By Sue Moore
Marilyn Durham, previous owner of Life Story Funeral Home, previously Rupert Durham in Vicksburg, tells about her experiences growing up in the family funeral business during the 1930s and 40s. Her father, Duane Rupert, was often called upon to make ambulance runs in his hearse, not knowing if the patient was alive.
The state of Michigan began to step into this vital health care service with regulations in the 1950s. They required trained volunteers in medical care to ride along in a real ambulance, driven by a certified medical person.
That served as the rallying cry to form a volunteer ambulance service in the Vicksburg area during the 1960s, with the service being staffed around the clock. The ambulance was headquarted in what is now the Cultural Arts Center at 200 S. Main. Staff quarters were above Rawlinson’s Appliances which at that time housed the village offices downstairs.
The state stepped in several more times, requiring upgrading in training, CPR, and actual response times to arrive at the scene. The use of 911 to dispatch these ambulance services was instituted in the late 1970s.
Finally, after Anna Brown and her daughter Nancy Decker had served for many years as volunteers for the Vicksburg Ambulance Service, they were told by the state that they would need to be paid for their time; they could no longer accept volunteers for the ambulance service in the 1980s.
A lack of trained employees led to the combining of Schoolcraft and Vicksburg’s stuttering ambulance services in the late 1980s and early 1990s. That was led by Bob Thompson, then Schoolcraft Township supervisor, who brought the various fire departments together in an agreement to reduce costs and form the South Kalamazoo County Fire Authority.
It was thought at the time to bring the ambulance service into that agreement. That didn’t happen; the two villages instead agreed to form the South County Emergency Medical Services (SCEMS).
The nonprofit company built behind the Bronson Vicksburg Hospital on N. Boulevard Street, purchased vehicles and staffed the nonprofit with paid emergency medical technicians and paramedics. Lifesaving equipment was upgraded in the ambulances and training became more advanced.

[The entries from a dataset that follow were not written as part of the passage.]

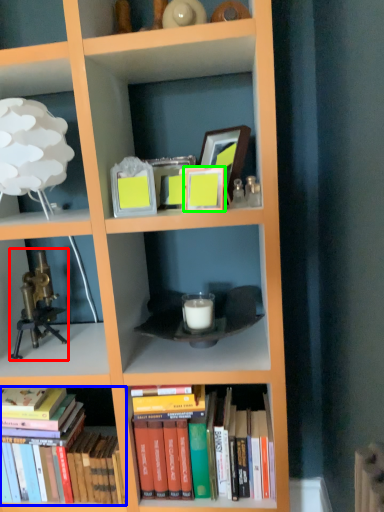 Question: Considering the real-world distances, which object is farthest from toy (highlighted by a red box)? book (highlighted by a blue box) or picture frame (highlighted by a green box)?

Choices:
 (A) book
 (B) picture frame

Answer: (B) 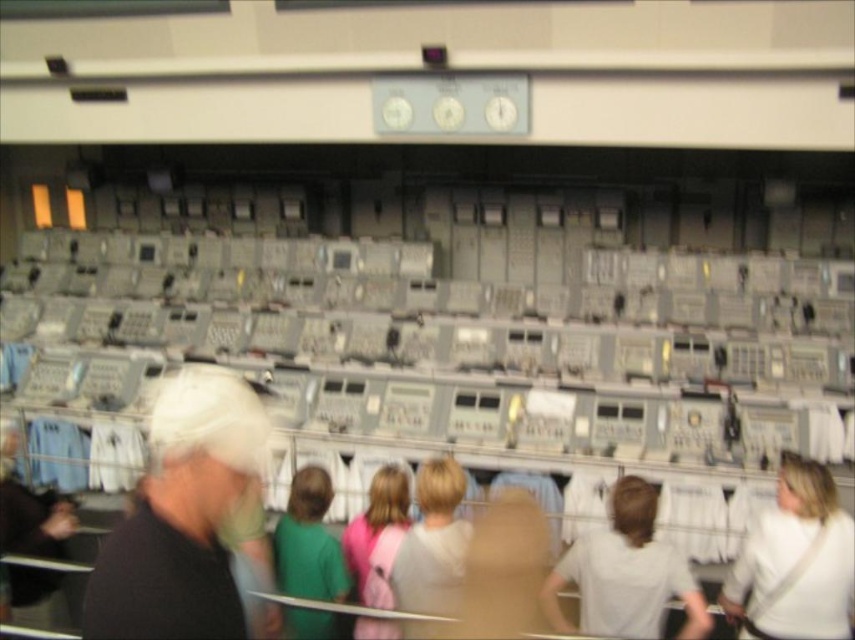 You are a tour guide in the control room and need to point out the white matte cap at upper left and the pink fabric at center to your visitors. Can you fit both items in your field of view without moving your head?

The white matte cap at upper left and pink fabric at center are 79.65 centimeters apart. Since the average human field of view is about 150 degrees, which can cover a much wider distance, you can fit both items in your field of view without moving your head.

You are a tour guide in the control room. You notice two visitors wearing the beige fabric shirt at center and the pink fabric at center. Which visitor is standing closer to the control panels?

The beige fabric shirt at center is located below the pink fabric at center, meaning the visitor wearing the beige fabric shirt at center is standing closer to the control panels since they are positioned lower in the scene. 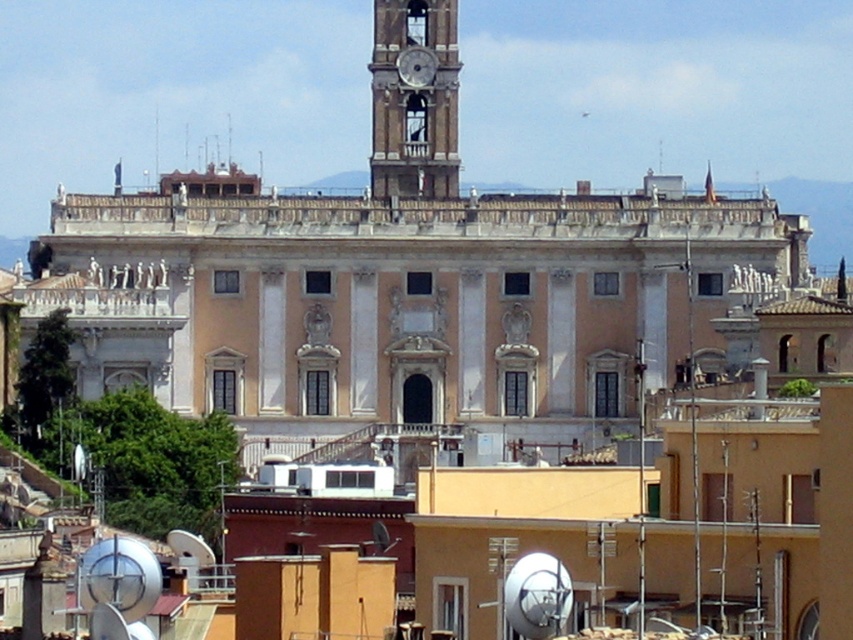 Question: In this image, where is smooth stone clock tower at center located relative to metallic silver clock at upper center?

Choices:
 (A) right
 (B) left

Answer: (B)

Question: Which point is closer to the camera?

Choices:
 (A) (405, 58)
 (B) (445, 180)

Answer: (B)

Question: Does smooth stone clock tower at center appear on the right side of metallic silver clock at upper center?

Choices:
 (A) yes
 (B) no

Answer: (B)

Question: Which object appears farthest from the camera in this image?

Choices:
 (A) metallic silver clock at upper center
 (B) smooth stone clock tower at center

Answer: (A)

Question: Can you confirm if smooth stone clock tower at center is bigger than metallic silver clock at upper center?

Choices:
 (A) yes
 (B) no

Answer: (A) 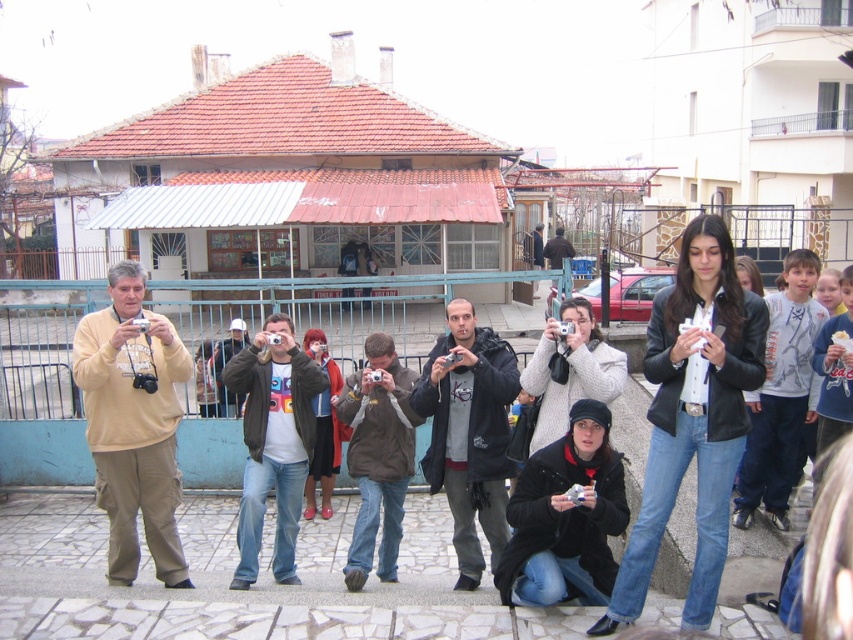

Operating on the payments from third party providers and government payments, South County EMS would stay afloat for many years. Then federal and state governments began including many more patients for reimbursement under Medicaid and Medicare calls. Costs were never fully covered. The company could stay alive with insurance reimbursement and ultimately by contracting with Borgess Hospital to transfer patients from the hospital to nursing homes and rehabilitation centers.
Wes Schmitt, president of the SCEMS board, points to supplementing these lower payments with transport services, but the final stroke came when Borgess decided to go with one transport carrier, Pride Care, in April. Bronson had already limited its transports to Life Ambulance service.
The next chapter is yet to be written.